Chumy... With all due respect... That is Mother Nature breaking down the material

I'm not trying to come off rude... So please don't take it that way

The ph drop is part of the process... Shrooms and fungi are a good sign 

I know sometimes there is too much and it makes us fearful... But I simply spray them off

Having live microbes in the garden is a good thing... And fungus is just a part


----------



## DuckMendenhall (Nov 5, 2007)

*Pics of the leaves*

Below are some pictures of the cucumbers and pole beans leaves.

I released these little guys yesterday evening...hopefully they can control some of the pests. I did not count, I bought 2 eggs about a month or so ago, 1 hatched.

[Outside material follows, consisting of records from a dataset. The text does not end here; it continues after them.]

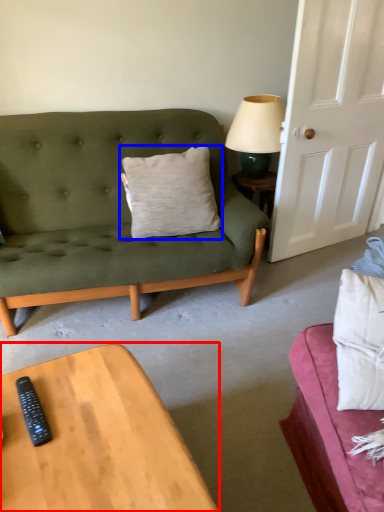 Question: Which of the following is the farthest to the observer, coffee table (highlighted by a red box) or pillow (highlighted by a blue box)?

Choices:
 (A) coffee table
 (B) pillow

Answer: (B) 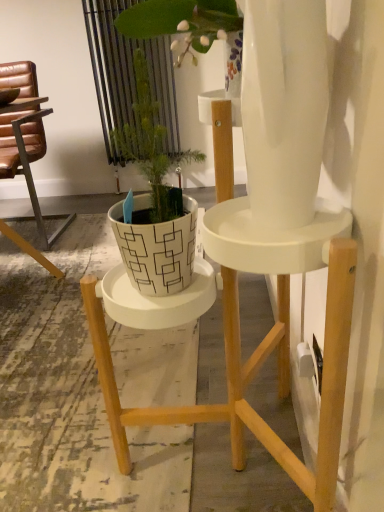 Question: Considering the positions of brown leather chair at left and white matte pot at center in the image, is brown leather chair at left wider or thinner than white matte pot at center?

Choices:
 (A) thin
 (B) wide

Answer: (B)

Question: Looking at the image, does brown leather chair at left seem bigger or smaller compared to white matte pot at center?

Choices:
 (A) small
 (B) big

Answer: (B)

Question: Visually, is brown leather chair at left positioned to the left or to the right of white matte pot at center?

Choices:
 (A) left
 (B) right

Answer: (A)

Question: In terms of height, does white matte pot at center look taller or shorter compared to brown leather chair at left?

Choices:
 (A) short
 (B) tall

Answer: (A)

Question: Relative to brown leather chair at left, is white matte pot at center in front or behind?

Choices:
 (A) behind
 (B) front

Answer: (B)

Question: Is white matte pot at center inside the boundaries of brown leather chair at left, or outside?

Choices:
 (A) outside
 (B) inside

Answer: (A)

Question: From the image's perspective, is white matte pot at center above or below brown leather chair at left?

Choices:
 (A) above
 (B) below

Answer: (B) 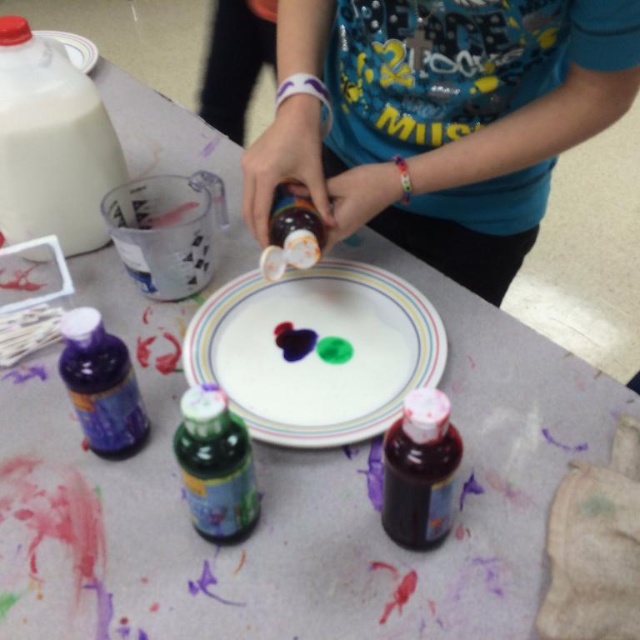 Question: From the image, what is the correct spatial relationship of matte white plate at center in relation to white glossy plate at center?

Choices:
 (A) right
 (B) left

Answer: (A)

Question: Which object appears farthest from the camera in this image?

Choices:
 (A) matte white plate at center
 (B) white matte plastic jug at upper left

Answer: (B)

Question: Does translucent green bottle at center appear under white glossy plate at center?

Choices:
 (A) yes
 (B) no

Answer: (A)

Question: Can you confirm if white matte plastic jug at upper left is bigger than translucent plastic bottle at center?

Choices:
 (A) no
 (B) yes

Answer: (B)

Question: Which object appears farthest from the camera in this image?

Choices:
 (A) white matte plastic jug at upper left
 (B) white glossy plate at center
 (C) translucent green bottle at center

Answer: (B)

Question: Which point is farther to the camera?

Choices:
 (A) white matte plastic jug at upper left
 (B) translucent purple bottle at lower left

Answer: (A) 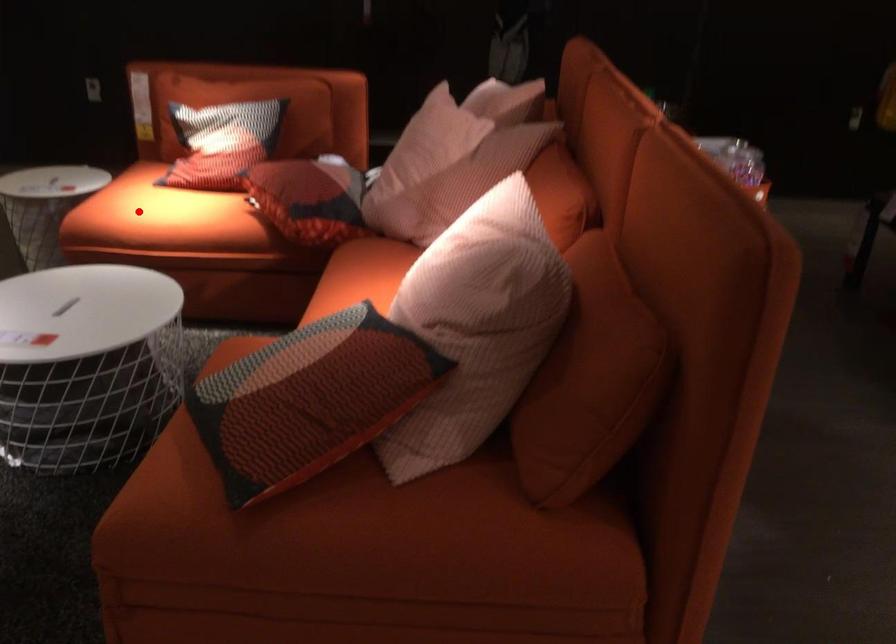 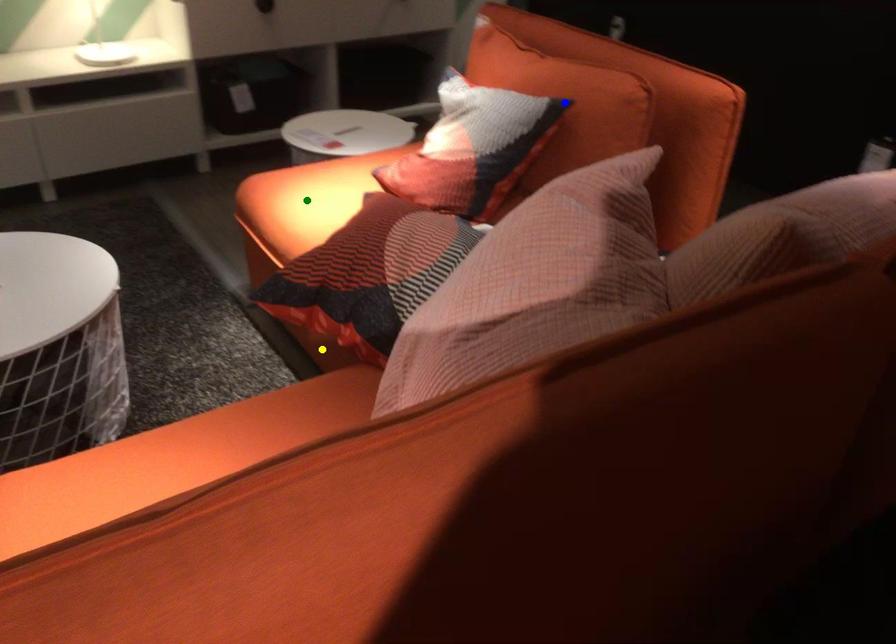 Question: I am providing you with two images of the same scene from different viewpoints. A red point is marked on the first image. You are given multiple points on the second image. In image 2, which mark is for the same physical point as the one in image 1?

Choices:
 (A) blue point
 (B) green point
 (C) yellow point

Answer: (B) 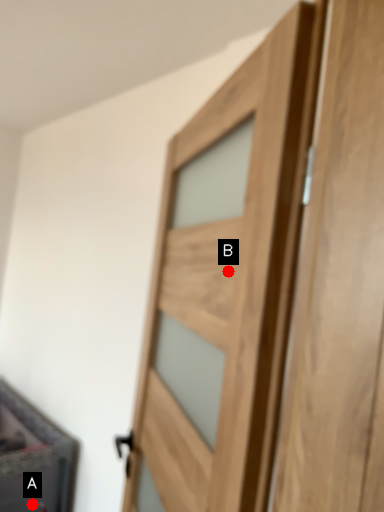 Question: Two points are circled on the image, labeled by A and B beside each circle. Which point is farther to the camera?

Choices:
 (A) A is further
 (B) B is further

Answer: (A) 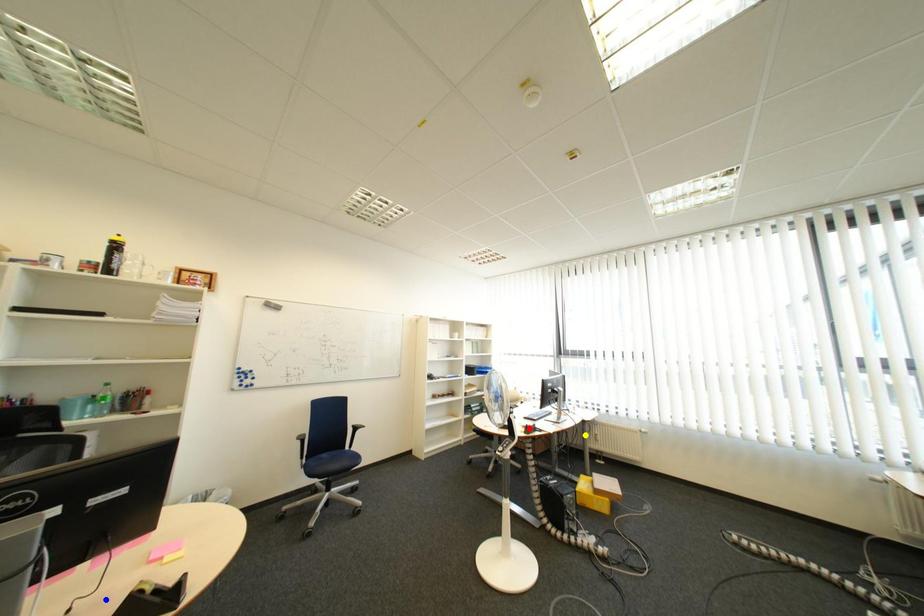 Order these from nearest to farthest:
yellow point | red point | blue point

blue point → red point → yellow point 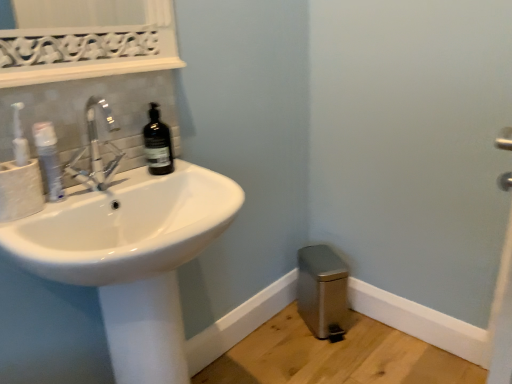 Question: Is matte white toilet paper at left spatially inside black glass bottle at upper left, or outside of it?

Choices:
 (A) outside
 (B) inside

Answer: (A)

Question: Visually, is matte white toilet paper at left positioned to the left or to the right of black glass bottle at upper left?

Choices:
 (A) left
 (B) right

Answer: (A)

Question: Based on their relative distances, which object is nearer to the white glossy sink at left?

Choices:
 (A) satin silver trash can at lower right
 (B) white glossy mouthwash at left
 (C) black glass bottle at upper left
 (D) matte white toilet paper at left

Answer: (C)

Question: Based on their relative distances, which object is farther from the matte white toilet paper at left?

Choices:
 (A) satin silver trash can at lower right
 (B) white glossy sink at left
 (C) white glossy mouthwash at left
 (D) black glass bottle at upper left

Answer: (A) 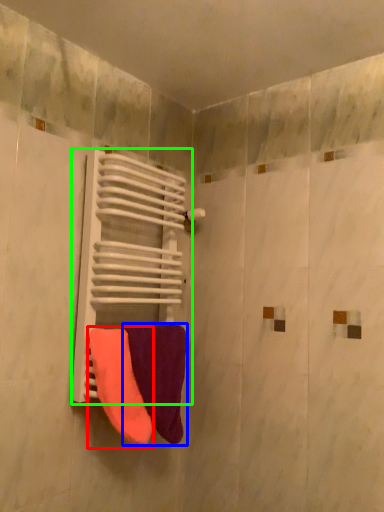 Question: Estimate the real-world distances between objects in this image. Which object is closer to towel (highlighted by a red box), towel (highlighted by a blue box) or radiator (highlighted by a green box)?

Choices:
 (A) towel
 (B) radiator

Answer: (A) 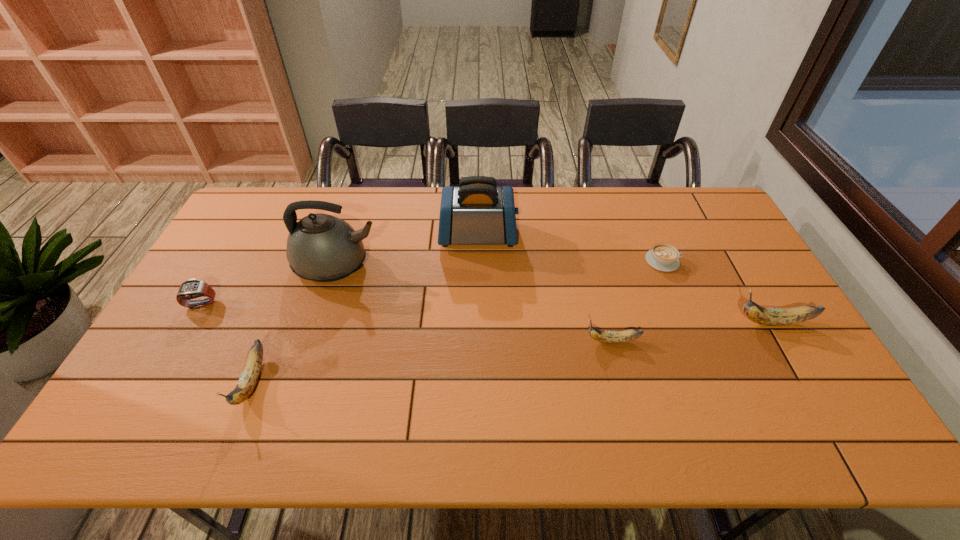 I want to click on free space between the watch and the kettle, so click(x=269, y=285).

Select which object appears as the fifth closest to the rightmost banana. Please provide its 2D coordinates. Your answer should be formatted as a tuple, i.e. [(x, y)], where the tuple contains the x and y coordinates of a point satisfying the conditions above.

[(249, 377)]

The height and width of the screenshot is (540, 960). What are the coordinates of `object that ranks as the closest to the kettle` in the screenshot? It's located at pyautogui.click(x=477, y=212).

Where is `banana that is the closest to the fifth object from left to right`? The width and height of the screenshot is (960, 540). banana that is the closest to the fifth object from left to right is located at coordinates (765, 316).

I want to click on banana that is the closest to the toaster, so click(626, 335).

The width and height of the screenshot is (960, 540). What are the coordinates of `free space that satisfies the following two spatial constraints: 1. at the spout of the kettle; 2. at the stem of the second tallest banana` in the screenshot? It's located at (300, 382).

The width and height of the screenshot is (960, 540). Find the location of `free spot that satisfies the following two spatial constraints: 1. on the front-facing side of the fourth object from right to left; 2. at the stem of the leftmost banana`. free spot that satisfies the following two spatial constraints: 1. on the front-facing side of the fourth object from right to left; 2. at the stem of the leftmost banana is located at coordinates (477, 382). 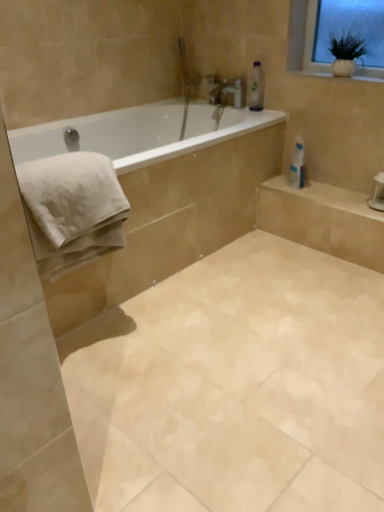 Question: Can you confirm if clear plastic bottle at upper center is taller than beige marble tile at center?

Choices:
 (A) yes
 (B) no

Answer: (A)

Question: Considering the relative sizes of clear plastic bottle at upper center and beige marble tile at center in the image provided, is clear plastic bottle at upper center smaller than beige marble tile at center?

Choices:
 (A) yes
 (B) no

Answer: (A)

Question: Is clear plastic bottle at upper center positioned behind beige marble tile at center?

Choices:
 (A) yes
 (B) no

Answer: (A)

Question: From a real-world perspective, is clear plastic bottle at upper center located beneath beige marble tile at center?

Choices:
 (A) yes
 (B) no

Answer: (B)

Question: Is clear plastic bottle at upper center bigger than beige marble tile at center?

Choices:
 (A) no
 (B) yes

Answer: (A)

Question: Can you confirm if clear plastic bottle at upper center is thinner than beige marble tile at center?

Choices:
 (A) yes
 (B) no

Answer: (A)

Question: Is white glossy toilet paper at upper right surrounded by white ceramic vase at upper right?

Choices:
 (A) yes
 (B) no

Answer: (B)

Question: Is white ceramic vase at upper right with white glossy toilet paper at upper right?

Choices:
 (A) no
 (B) yes

Answer: (A)

Question: Does white ceramic vase at upper right lie behind white glossy toilet paper at upper right?

Choices:
 (A) yes
 (B) no

Answer: (B)

Question: Considering the relative sizes of white ceramic vase at upper right and white glossy toilet paper at upper right in the image provided, is white ceramic vase at upper right shorter than white glossy toilet paper at upper right?

Choices:
 (A) yes
 (B) no

Answer: (A)

Question: Can you confirm if white ceramic vase at upper right is smaller than white glossy toilet paper at upper right?

Choices:
 (A) no
 (B) yes

Answer: (B)

Question: Considering the relative positions of white ceramic vase at upper right and white glossy toilet paper at upper right in the image provided, is white ceramic vase at upper right to the right of white glossy toilet paper at upper right from the viewer's perspective?

Choices:
 (A) no
 (B) yes

Answer: (B)

Question: From the image's perspective, does white ceramic vase at upper right appear lower than white cotton towel at left?

Choices:
 (A) yes
 (B) no

Answer: (B) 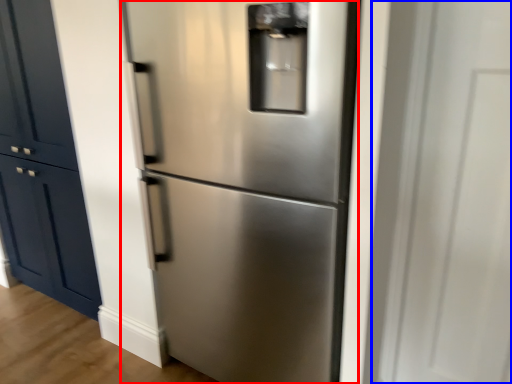 Question: Which object is closer to the camera taking this photo, refrigerator (highlighted by a red box) or glass door (highlighted by a blue box)?

Choices:
 (A) refrigerator
 (B) glass door

Answer: (B) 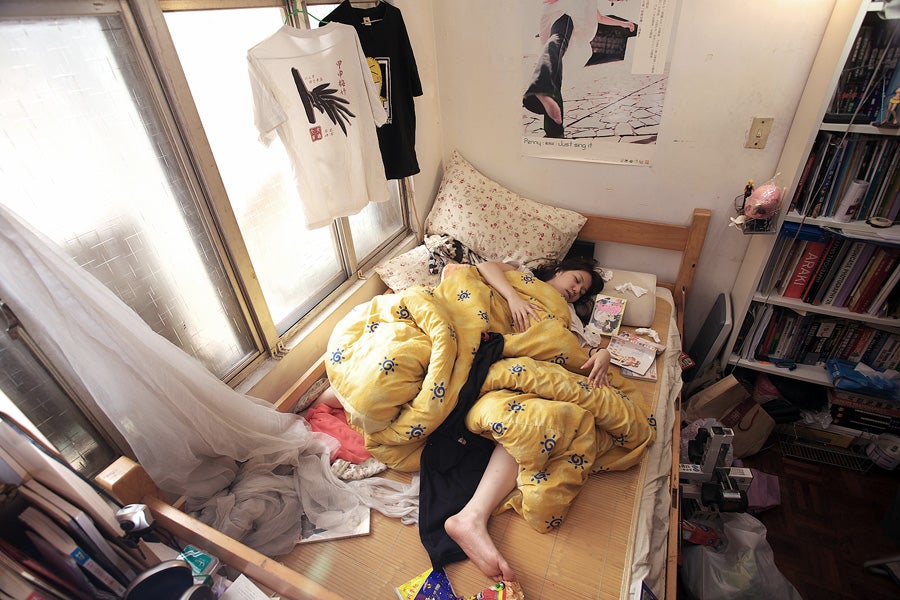 The width and height of the screenshot is (900, 600). Find the location of `pillow`. pillow is located at coordinates (636, 305), (483, 215), (408, 263). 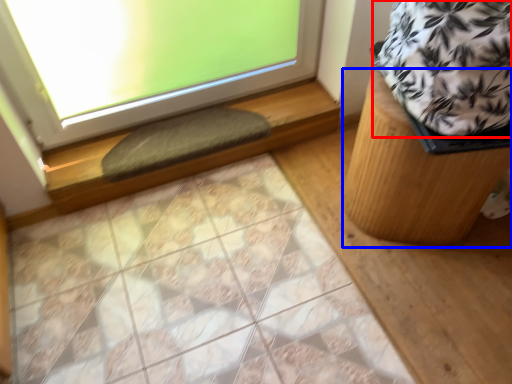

Did not get a pic of the so called lady bug, but I did see one, and it does look like a beetle when I search the web...dead bugs from here on out.

Thanks for the insight...


----------



## RonnieS (Jan 1, 2010)

My cukes and a friends that is 10 miles from me are looking the same. What is causing it?


----------



## chumy (Jul 13, 2012)

Muddskipper said:


> Chumy... With all due respect... That is Mother Nature breaking down the material
> 
> I'm not trying to come off rude... So please don't take it that way
> 
> ...


I didn't take your comment as rude. I'm kind of a simple person, if something sticks it head above my soil, it's taking nutrients below ground that i just put there in the form of compost?

Why do mushroom farmers change out and sell their compost for us to put in our gardens? Does it get too acidec or are the nutrients used up? Both? I don't know.

This is what i am having problems with understanding.
thanks for your help


----------



## chuck leaman (Jul 15, 2004)

My cukes look a little rough from the pea-marble sized hail we got a week or so ago but they are coming back nicely. The lady bugs are out in force around here so I don't need to buy any and we should start seeing a lot of praying mantis around here soon too.


----------



## Tail_Pincher (Jul 5, 2011)

My cukes are doing pretty good and my squash is growing like crazy. Hopefully this week of warm weather will boost the peppers.


----------



## Fishing Logic (Aug 25, 2005)

Learned the hard way last year cukes do not like high nitrogen. :/
Rich, well-aged compost is the best food for cucumbers.


----------